Sorry for not showing up yesterday, and also the day before. I had a pretty busy day planning and doing various different things to somehow get the wheel running. By wheel I mean generate some income.
I know most of my posts are about money and income and all that but I am self-employed and that’s my current goal. To generate some sort of income. That’s how it works. You try to generate a small income by which you can pay the bills, eat food and then carry on with the thing that you actually want to do. It does take a little while for someone who hasn’t been doing something from before and leaves a paying job and starts from scratch. And it’s also important that there doesn’t happen a major disaster and you lose everything that you already had, that’ll surely be a worst situation to be in.
Anyways, the reason for me not writing for 2 days is because I was planning a few things, like designing and selling on Etsy. I was a designer before, sort of, and so I thought I’d try my hand on selling some digital prints online. If it works then well and good, if it doesn’t then I don’t lose much because it’s cheap. So I spent some time designing a few ideas and then searching for wall frame mockups to showcase my design on the Etsy shop, like how others are doing. All this took me a night and hence didn’t get the time to write my post.
The other thing that I spent doing was maintaining my other blog. Since it’s a self-hosted WordPress site, it does require a self-maintenance too, like setting up cache. Caching helps in site load speed on desktop and on mobile. So, adding plugins, configuring them and setting them up, and also testing whether something broke or not, this all took some time yesterday night and I ended up not writing anything. Instead I took that opportunity to change the theme of this blog to something lighter and simple looking. I love this theme, Penscratch 2, especially the typography and also I can add sidebar widgets on the homepage, unlike in my previous theme where they were only visible on a single post. This theme is good, I like it.

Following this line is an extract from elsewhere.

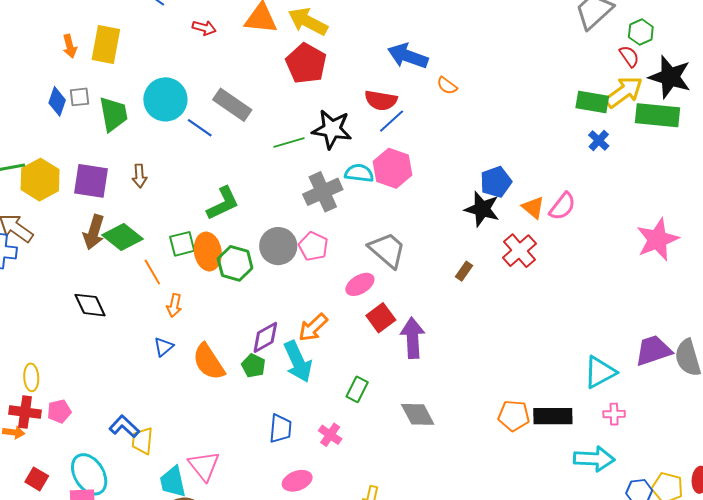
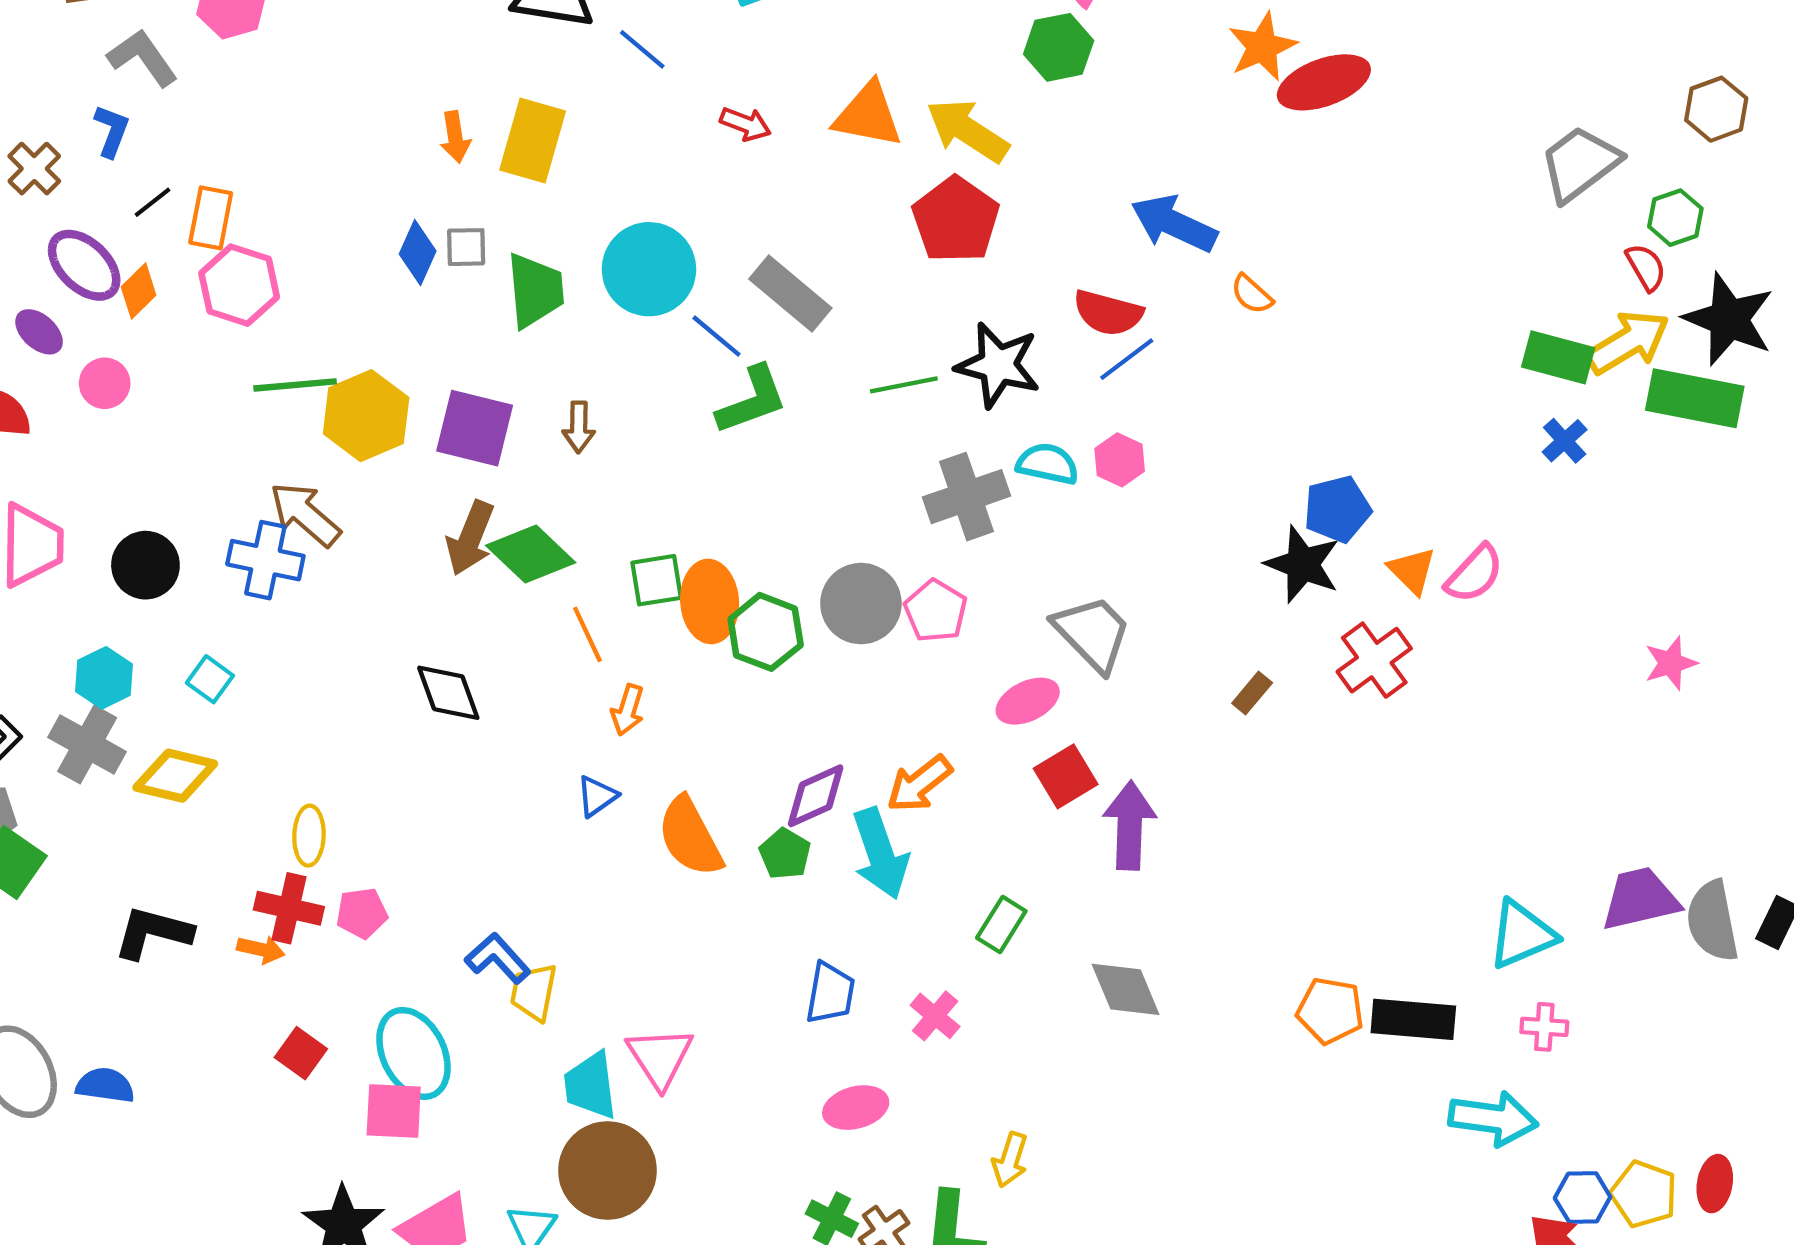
pink hexagon: (393, 168) -> (1120, 460), size x0.6
green L-shape: (223, 203) -> (752, 400), moved
pink star: (657, 240) -> (1671, 663), size x0.6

Talking about my work, I have still not finished my portrait sketch but I am making progress.
I am actually stuck on making the white beard. Yes, he had a lot of white beard at that time but he still looked good. Making fine white hair or beard on a dark background is difficult if you don’t have the perfect eraser, which I don’t. So, creating the white beard is a little bit of a tedious task for me but I am pretty sure by tomorrow I’ll be done with it. The only thing left then would be his hand resting on his face and the dark background. That should be pretty quick to finish. I am really liking the way the drawing has turned out to be and hope the finished drawing looks much better. (If you’re still wondering who that is, that’s Steve Jobs)
I love drawing. It makes me happy and relaxed but that’s not what I want to spend most of my time on. I want to create things but I have no idea what. I want to travel more but don’t know when. It’s like life is on a pause right now, but once the play button is pressed then there’s no stopping. It feels as if life wants me to have patience and wait for a little more for there’s big things to happen in the future. I don’t what they are but there is a strong feeling that things are going to change for good. Hope they do.
There I am again ranting about life and hope. I can’t seem to stop but I also can’t seem to stop thinking about it. I can’t even seem to stop thinking about the new member of the family that’s gonna come in about 3-4 months.
Oh yeah, I forgot to mention I guess. My sister’s pregnant! She’s going to have a baby! I was never so excited about anything as I am excited about having our own baby in our own family.
I have two sisters, both are married. The eldest sister is going to have a baby, so it’s basically the first baby after me to be welcomed in our family. The next-generation. Finally someone younger than me. I really, really wish the baby is a girl because I love girl babies. They are cuter and much more fun. Not that boys are less cuter and less fun but boys are more mischievous.
But the main reason I really want a girl baby is because I always wanted a little baby sister whom I could take care of, play with and someone who would look up to her big brother. Unfortunately, I was the last one. Hence, I want a little baby girl so that I could be like a big brother to my little niece. That’s also one of the reasons I treat my best friend like my little sister. She’s 2 years younger than me and also physically smaller, just like a baby sister. :P
Anyways, It’s not in my hands whether it’ll be a girl or boy, but no matter what, I pray that the baby is healthy and good. I’m really, really happy for my sister and her husband that they are going to start a family and also hope they are ready to lose their sleep. :P
That’s it from me, this is Nad, signing off. Hope everyone has a beautiful day and all your wishes come true.
PS: That’s my sister on her early birthday in the featured pic.